Work required:
From the line containing "TI KÜLDTÉTEK (302, 117)" down to the line containing "Boltok, ahol megtalálod termékeinket" in the records below, reproduce every line exactly, ends included, and omit all others.

Data in this exercise:
↓↓↓

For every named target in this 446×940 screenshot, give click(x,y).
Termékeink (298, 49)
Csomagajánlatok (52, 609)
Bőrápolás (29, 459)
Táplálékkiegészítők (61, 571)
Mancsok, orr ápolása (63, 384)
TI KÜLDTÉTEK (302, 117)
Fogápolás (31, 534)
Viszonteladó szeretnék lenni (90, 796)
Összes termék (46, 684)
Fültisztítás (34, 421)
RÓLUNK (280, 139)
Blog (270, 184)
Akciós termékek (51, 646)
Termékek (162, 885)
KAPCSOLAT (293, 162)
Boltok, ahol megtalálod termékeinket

↑↑↑
↓↓↓

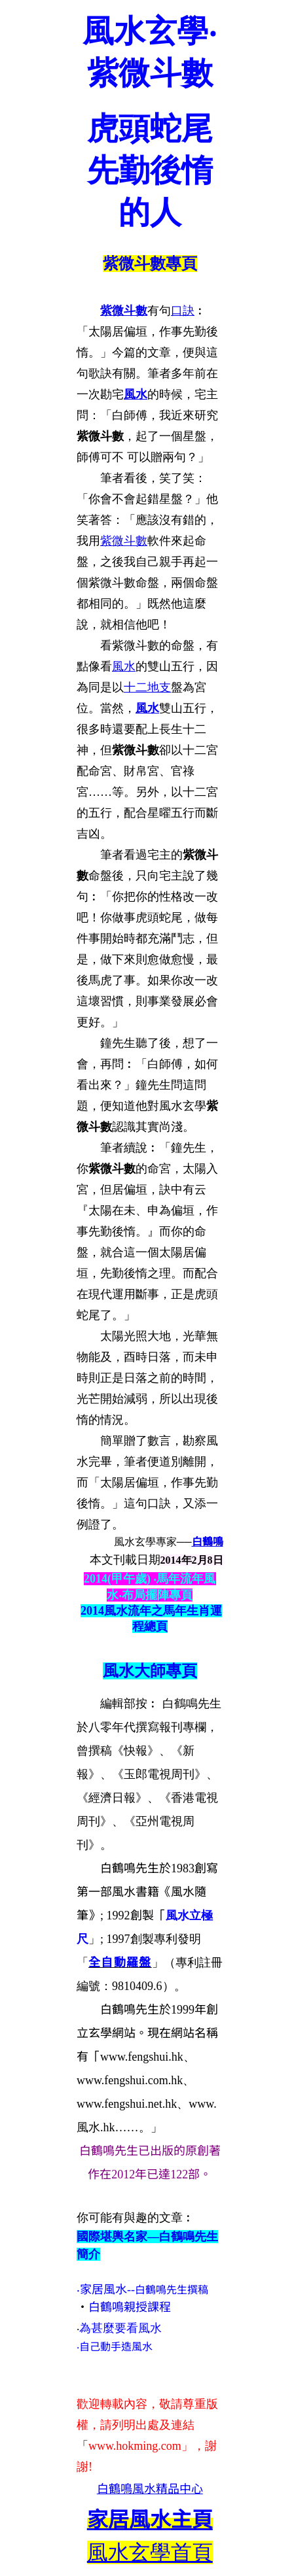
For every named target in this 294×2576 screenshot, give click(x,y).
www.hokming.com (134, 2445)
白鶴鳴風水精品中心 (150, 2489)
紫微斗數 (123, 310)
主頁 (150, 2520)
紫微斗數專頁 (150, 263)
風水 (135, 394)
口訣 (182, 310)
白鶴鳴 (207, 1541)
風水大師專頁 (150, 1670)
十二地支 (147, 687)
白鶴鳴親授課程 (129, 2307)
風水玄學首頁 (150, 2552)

↑↑↑

Result:
TI KÜLDTÉTEK (302, 117)
Fogápolás (31, 534)
Viszonteladó szeretnék lenni (90, 796)
Összes termék (46, 684)
Fültisztítás (34, 421)
RÓLUNK (280, 139)
Blog (270, 184)
Akciós termékek (51, 646)
Termékek (162, 885)
KAPCSOLAT (293, 162)
Boltok, ahol megtalálod termékeinket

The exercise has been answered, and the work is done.